Avec 705 euros pour quelque 570 élèves, le collège Pierre-Degeyter, pourtant classé“Réseaux de Réussite Scolaire” en Zone d'éducation prioritaire, est, pour la deuxième année consécutive, oublié. Ce collège est pourtant situé au coeur d'un quartier où le revenu médian par unité de consommation est inférieur à 11.600 euros par an et alors que le Conseil général sous l'impulsion de son vice-président chargé de l'éducation et de la jeunesse, Mathieu Hanotin, a doublé les tarifs de la cantine, supprimé le remboursement de 50% de la carte imagine'R pour tous les collégiens et abandonné l'aide à l'achat d'un ordinateur pour les élèves de 6e...

Pour ces raisons, le conseil d'administration du collège Pierre-Degeyter de Saint-Denis à adopté à l'unanimité (moins 2 abstentions de l'administration) la motion suivante :

"Cette année, l'établissement a vu l'enveloppe du fonds social certes augmenter par rapport à l'an dernier où elle avait été supprimée, mais elle n'est toujours pas à la hauteur des besoins puisque la somme attribuée est de 705 euros.

"De ce fait, l'assistante sociale n'est plus en mesure d'aider les élèves et les familles qui rencontre des difficultés pour payer la cantine, les transports, les fournitures, les soins médicaux ou autres.

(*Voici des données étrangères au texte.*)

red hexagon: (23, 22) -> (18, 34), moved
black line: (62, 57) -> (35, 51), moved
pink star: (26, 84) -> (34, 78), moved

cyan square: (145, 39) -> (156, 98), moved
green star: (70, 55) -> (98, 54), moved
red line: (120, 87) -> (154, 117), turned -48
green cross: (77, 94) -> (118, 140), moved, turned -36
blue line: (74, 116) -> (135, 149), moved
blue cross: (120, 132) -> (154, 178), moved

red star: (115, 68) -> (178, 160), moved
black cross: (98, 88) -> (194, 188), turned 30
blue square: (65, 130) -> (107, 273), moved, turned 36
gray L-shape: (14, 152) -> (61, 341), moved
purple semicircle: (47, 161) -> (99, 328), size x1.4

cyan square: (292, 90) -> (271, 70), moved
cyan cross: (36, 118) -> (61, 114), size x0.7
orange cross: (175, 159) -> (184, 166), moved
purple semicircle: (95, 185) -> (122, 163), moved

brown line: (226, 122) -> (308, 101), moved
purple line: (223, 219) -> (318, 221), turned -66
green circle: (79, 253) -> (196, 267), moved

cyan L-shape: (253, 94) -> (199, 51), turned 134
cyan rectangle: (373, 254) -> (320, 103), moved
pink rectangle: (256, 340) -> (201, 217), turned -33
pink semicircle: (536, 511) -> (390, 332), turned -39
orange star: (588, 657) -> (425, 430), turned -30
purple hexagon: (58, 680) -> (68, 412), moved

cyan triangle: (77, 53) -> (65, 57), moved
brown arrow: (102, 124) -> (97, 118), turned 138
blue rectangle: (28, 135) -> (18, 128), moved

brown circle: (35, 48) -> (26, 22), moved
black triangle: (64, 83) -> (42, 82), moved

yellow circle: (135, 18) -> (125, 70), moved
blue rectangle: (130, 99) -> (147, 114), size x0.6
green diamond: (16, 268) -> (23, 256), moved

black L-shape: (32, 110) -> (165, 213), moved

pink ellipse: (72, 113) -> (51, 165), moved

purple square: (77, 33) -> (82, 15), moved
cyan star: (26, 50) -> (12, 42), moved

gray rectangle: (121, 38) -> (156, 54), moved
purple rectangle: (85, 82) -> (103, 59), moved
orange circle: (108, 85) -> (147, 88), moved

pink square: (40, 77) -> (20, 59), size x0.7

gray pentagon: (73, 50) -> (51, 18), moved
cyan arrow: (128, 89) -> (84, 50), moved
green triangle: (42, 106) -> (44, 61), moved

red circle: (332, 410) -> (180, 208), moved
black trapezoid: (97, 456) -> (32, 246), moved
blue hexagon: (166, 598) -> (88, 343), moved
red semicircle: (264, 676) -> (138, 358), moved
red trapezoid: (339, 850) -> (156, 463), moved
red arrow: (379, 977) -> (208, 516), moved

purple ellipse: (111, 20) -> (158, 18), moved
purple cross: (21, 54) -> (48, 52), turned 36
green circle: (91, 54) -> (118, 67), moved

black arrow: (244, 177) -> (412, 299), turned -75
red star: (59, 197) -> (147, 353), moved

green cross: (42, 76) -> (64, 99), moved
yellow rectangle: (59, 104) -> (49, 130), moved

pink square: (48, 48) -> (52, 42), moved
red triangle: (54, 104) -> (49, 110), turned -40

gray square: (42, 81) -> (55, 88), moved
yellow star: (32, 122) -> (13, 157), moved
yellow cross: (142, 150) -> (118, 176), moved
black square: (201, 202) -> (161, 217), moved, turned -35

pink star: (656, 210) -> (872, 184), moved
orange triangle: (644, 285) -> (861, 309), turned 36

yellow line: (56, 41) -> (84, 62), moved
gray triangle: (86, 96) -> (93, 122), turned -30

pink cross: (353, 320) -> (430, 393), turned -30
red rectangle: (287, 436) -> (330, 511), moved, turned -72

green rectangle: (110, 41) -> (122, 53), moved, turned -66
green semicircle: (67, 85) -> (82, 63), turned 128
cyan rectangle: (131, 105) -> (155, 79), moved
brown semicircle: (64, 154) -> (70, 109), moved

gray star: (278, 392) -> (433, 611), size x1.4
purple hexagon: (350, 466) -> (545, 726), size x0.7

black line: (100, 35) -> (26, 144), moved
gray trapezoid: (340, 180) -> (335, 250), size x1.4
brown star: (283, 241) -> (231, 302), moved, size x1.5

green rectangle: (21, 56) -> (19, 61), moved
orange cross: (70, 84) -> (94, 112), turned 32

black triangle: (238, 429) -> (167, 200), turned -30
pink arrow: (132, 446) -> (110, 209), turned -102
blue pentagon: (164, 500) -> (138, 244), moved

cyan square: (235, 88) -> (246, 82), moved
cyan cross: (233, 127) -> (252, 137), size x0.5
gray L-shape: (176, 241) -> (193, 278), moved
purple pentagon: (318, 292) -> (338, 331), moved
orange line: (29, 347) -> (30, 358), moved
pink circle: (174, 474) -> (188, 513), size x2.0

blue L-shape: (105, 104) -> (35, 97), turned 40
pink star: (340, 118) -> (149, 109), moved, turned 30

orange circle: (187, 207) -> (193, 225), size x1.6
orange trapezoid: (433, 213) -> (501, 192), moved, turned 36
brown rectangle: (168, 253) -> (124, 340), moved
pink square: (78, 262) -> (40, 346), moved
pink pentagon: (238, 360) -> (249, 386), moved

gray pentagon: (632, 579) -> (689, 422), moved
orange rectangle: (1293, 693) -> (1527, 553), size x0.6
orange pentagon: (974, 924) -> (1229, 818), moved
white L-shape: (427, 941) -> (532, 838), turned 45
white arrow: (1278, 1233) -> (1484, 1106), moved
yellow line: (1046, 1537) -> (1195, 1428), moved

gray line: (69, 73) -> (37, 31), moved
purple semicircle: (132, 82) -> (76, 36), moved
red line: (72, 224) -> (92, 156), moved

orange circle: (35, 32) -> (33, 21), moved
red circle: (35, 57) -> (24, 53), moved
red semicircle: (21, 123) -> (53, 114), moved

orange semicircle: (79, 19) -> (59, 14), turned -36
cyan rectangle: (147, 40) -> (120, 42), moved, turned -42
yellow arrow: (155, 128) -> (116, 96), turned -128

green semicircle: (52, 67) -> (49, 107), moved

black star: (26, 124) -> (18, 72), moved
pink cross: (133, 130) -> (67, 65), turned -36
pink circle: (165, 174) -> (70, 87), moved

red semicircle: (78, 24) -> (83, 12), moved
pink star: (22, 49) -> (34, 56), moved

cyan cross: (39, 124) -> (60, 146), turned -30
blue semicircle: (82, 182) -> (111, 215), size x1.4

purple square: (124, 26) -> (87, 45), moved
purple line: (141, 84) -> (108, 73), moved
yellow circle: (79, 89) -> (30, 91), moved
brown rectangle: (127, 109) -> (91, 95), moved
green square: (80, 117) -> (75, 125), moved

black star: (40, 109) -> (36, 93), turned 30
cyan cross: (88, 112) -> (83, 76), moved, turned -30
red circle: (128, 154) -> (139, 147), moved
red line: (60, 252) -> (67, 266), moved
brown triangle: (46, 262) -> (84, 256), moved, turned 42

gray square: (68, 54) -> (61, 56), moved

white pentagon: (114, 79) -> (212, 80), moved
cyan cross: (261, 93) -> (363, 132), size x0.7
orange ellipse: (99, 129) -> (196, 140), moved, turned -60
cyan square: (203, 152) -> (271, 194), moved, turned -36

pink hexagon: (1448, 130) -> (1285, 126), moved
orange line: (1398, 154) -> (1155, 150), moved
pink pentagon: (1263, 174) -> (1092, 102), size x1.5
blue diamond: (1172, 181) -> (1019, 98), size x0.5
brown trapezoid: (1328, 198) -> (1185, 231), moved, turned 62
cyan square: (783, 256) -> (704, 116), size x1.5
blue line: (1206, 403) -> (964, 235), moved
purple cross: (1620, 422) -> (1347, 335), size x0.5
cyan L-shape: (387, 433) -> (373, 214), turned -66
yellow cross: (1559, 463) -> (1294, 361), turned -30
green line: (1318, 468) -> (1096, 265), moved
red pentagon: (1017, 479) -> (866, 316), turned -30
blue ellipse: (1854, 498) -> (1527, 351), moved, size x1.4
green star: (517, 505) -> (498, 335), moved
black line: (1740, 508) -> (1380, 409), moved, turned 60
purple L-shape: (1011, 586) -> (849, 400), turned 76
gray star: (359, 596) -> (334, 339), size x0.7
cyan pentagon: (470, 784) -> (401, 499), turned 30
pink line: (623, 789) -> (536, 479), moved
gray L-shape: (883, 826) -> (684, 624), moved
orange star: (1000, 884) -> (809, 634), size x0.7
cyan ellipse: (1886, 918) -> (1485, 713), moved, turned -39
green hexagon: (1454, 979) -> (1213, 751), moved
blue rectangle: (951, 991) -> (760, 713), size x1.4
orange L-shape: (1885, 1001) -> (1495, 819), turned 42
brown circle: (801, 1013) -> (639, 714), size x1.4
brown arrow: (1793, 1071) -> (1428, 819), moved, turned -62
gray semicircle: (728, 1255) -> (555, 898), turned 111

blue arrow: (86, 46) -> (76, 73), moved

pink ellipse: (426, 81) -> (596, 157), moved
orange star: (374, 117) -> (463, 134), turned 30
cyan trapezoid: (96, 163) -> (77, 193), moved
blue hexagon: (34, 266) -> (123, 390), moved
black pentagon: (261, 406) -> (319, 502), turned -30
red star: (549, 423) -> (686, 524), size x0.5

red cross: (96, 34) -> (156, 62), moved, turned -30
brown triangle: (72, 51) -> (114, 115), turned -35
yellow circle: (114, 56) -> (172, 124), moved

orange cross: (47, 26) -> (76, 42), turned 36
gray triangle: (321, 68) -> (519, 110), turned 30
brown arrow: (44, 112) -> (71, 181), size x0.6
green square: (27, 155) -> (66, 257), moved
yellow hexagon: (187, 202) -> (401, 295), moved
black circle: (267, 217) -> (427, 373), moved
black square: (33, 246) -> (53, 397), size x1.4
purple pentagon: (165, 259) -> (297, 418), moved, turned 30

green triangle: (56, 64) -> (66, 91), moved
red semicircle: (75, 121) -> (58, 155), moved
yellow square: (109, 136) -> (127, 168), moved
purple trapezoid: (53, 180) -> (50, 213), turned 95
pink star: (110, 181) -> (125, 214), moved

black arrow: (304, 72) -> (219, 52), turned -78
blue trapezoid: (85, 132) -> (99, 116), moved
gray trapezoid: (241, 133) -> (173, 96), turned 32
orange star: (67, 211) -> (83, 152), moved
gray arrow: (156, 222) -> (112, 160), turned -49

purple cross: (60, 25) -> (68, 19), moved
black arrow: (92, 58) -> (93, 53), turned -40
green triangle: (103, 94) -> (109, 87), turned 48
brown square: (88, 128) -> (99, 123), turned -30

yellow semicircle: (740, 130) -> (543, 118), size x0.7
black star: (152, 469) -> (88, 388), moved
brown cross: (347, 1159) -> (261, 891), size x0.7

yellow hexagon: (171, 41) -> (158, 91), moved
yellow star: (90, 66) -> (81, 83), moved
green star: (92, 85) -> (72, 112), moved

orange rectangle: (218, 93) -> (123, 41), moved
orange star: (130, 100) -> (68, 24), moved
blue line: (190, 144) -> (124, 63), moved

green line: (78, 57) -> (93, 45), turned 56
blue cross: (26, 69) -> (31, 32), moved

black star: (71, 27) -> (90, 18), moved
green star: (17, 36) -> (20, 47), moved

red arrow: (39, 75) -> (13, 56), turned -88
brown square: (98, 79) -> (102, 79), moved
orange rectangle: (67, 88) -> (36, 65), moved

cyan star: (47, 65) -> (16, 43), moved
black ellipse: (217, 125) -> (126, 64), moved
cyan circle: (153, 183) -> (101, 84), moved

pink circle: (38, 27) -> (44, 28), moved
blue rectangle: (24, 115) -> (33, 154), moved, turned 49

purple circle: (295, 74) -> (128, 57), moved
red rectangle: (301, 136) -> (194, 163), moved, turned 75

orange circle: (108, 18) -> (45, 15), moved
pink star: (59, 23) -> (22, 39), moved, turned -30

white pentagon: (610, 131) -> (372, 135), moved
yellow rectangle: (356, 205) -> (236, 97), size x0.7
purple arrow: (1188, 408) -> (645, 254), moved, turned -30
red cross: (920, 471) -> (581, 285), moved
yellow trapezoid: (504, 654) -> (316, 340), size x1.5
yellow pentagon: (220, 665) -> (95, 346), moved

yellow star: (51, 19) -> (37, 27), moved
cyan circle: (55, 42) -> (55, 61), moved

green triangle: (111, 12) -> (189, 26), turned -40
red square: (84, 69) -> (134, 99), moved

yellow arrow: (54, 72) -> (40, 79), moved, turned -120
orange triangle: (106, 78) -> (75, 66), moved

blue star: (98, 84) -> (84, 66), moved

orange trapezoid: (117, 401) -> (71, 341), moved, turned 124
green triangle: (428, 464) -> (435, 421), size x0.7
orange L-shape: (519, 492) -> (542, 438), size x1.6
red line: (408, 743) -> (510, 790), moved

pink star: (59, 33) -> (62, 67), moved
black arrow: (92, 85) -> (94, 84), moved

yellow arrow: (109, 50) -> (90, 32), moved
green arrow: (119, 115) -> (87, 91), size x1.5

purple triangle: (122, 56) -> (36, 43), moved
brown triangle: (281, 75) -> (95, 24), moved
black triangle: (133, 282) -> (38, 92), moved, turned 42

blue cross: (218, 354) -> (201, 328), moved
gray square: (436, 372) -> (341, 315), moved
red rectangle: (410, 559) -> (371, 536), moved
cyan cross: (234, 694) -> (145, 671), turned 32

"Les familles en difficulté ne pourront bientôt plus inscrire leur(s) enfant(s) à la restauration scolaire et faire face pour certains à des impayés de cantine pouvant aboutir à une procédure de recouvrement. Ceci mettrait les familles et les établissements en grande difficulté.

"Pourtant, dans l'optique de réussite de tous les élèves, la circulaire rentrée 2013 préconise le combat de toute forme de discrimination ; aussi cette situation ne peut perdurer. C'est pourquoi nous sollicitons une enveloppe conséquente proportionnelle aux besoins.

"Le 1er octobre 2013"

mercredi 5 décembre 2012

Collège Degeyter contre l'augmentation de la cantine au 1er janvier

Voici le texte voté à l'unanimité du Conseil d'administration du collège Degeyter le 3 décembre :

Le Conseil d’administration du Collège Degeyter de Saint-Denis (93) prend position contre l’augmentation des tarifs de la restauration scolaire telle que prévue par le Conseil général de Seine-Saint-Denis au 1er janvier.

Considérant l’ampleur de ces hausses programmées en milieu d’année scolaire auxquelles ne vont être soustraites que 30% des familles, alors que 70% d’entre elles vont la subir, les représentantes et représentants membres du Conseil d’administration s’inquiètent de l’écart grandissant au sein du service public de la cantine, facteur de lien entre les élèves et d’accès à une alimentation équilibrée pour tous. Les familles aux plus faibles quotients ne sont certes pas affectées mais les augmentations vont aussi toucher des familles modestes et dissocier la communauté scolaire, notamment en risquant d’écarter nombre de familles à revenus moyens. Comme d’autres services, le rétablissement de la justice sociale doit prendre la voie des contributions fiscales et ne peut pas suivre celle de la tarification sous peine d’être facteur d’inégalités préjudiciables à tous. Venant après d’autres mesures telles que la suppression de la dotation d’ordinateurs et de la participation à 50% de la carte de transports Imagin’R déjà appliquées par le Conseil général, c’est toute la solidarité aux familles qui s’en trouve mise en danger.

Le Conseil d’administration demande un moratoire sur l’augmentation de la cantine en collèges jusqu’en septembre 2013 et un large débat dans le département durant l’année scolaire pour trouver les voies d’un meilleur équilibre financier qui ne peut se résumer à faire payer les familles.